Making the Grade: A-F Accountability System
The pressure is on for students to shine on STAAR tests. Results not only affect whether they'll advance to certain grade levels, they're also used to rate school districts.
"Assessment is high stakes. It's high stakes for schools and school systems," said Clark Ealy, College Station ISD Superintendent.
For the first time, Texas schools are getting graded the same way students are, with an A through F accountability system.
It grades on three criteria: student achievement, school progress, and closing the gaps.
"But the interesting thing about all three of the domains, they're all largely or 100% tied to the STAAR test," said Ealy.
Results from standardized tests grade districts on things like student improvement on the exam, how they're doing compared to similar districts and how well different student populations are doing.
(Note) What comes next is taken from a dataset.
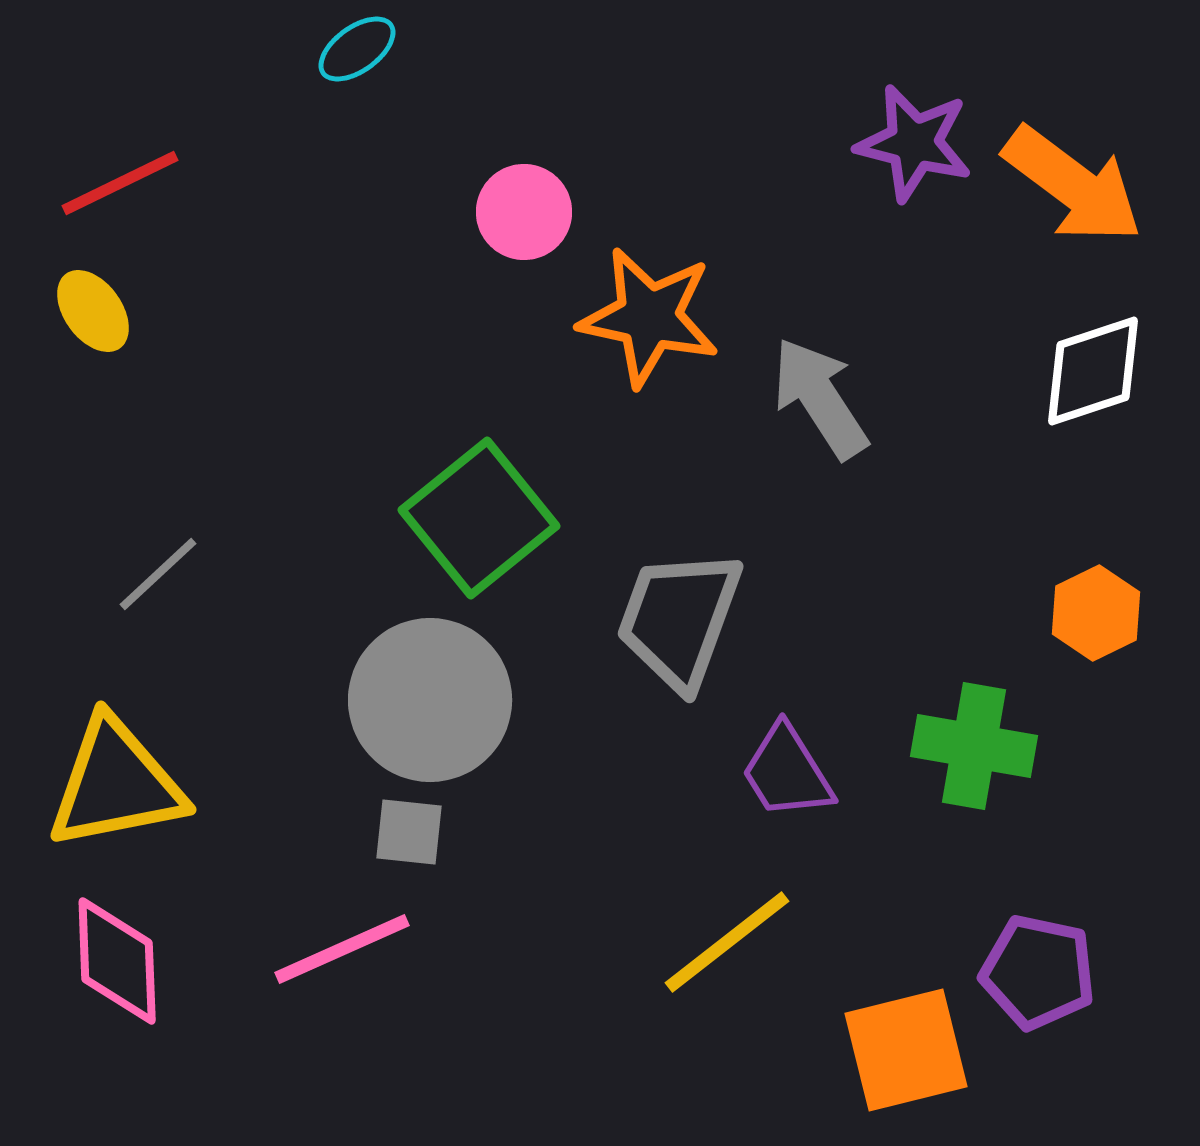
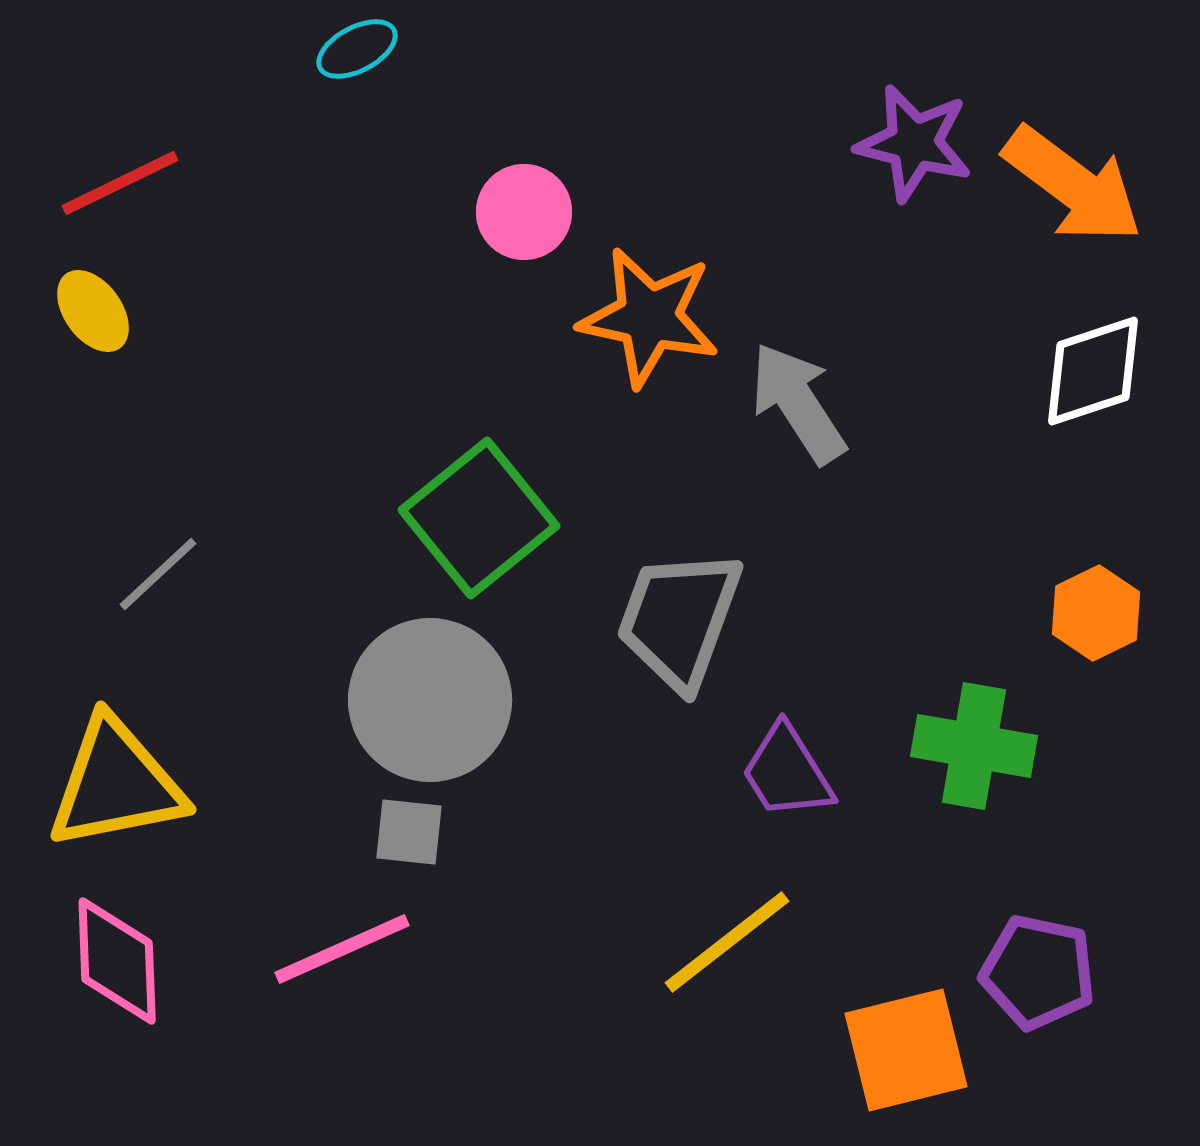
cyan ellipse: rotated 8 degrees clockwise
gray arrow: moved 22 px left, 5 px down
In 2018, College Station ISD received a B. Ealy says the grade doesn't tell a complete story.
"It's a reflection of how your kid did on taking a test one day. It's not some total on how your student is doing academically, emotionally, mentally, and it's probably not an accurate reflection of what is actually going on in the classroom," he said.
Just north, Bryan ISD received a C on its report card.
"I don't run from accountability. I believe in accountability," said Christie Whitbeck, Bryan ISD Superintendent.
Whitbeck also thinks the A through F system leaves out important information when determining grades.
"As the poverty increased in a community or school in a school system, the accountability rating gets lower and why is that? Because it's tied to a state mandated assessment like the STAAR test that really ranks and sorts students," said Ealy.
"Even in a district like Bryan, there can be a great variance between an A and the level of poverty, an F and the level of poverty. In the state of Texas with school districts 60% or more poverty, only 10% got an A, and most of those are magnets where there's some form of criteria to get into the school," said Whitbeck.
The superintendents hope parents and community members look at more than just grades from the state when evaluating local schools.
"When we ask our parents, what is it that you really want for your student, what is it that you want from the school district? Nobody says high STAAR scores. None of them. They want to know that they have a teacher in their classroom who loves their kid and is competent."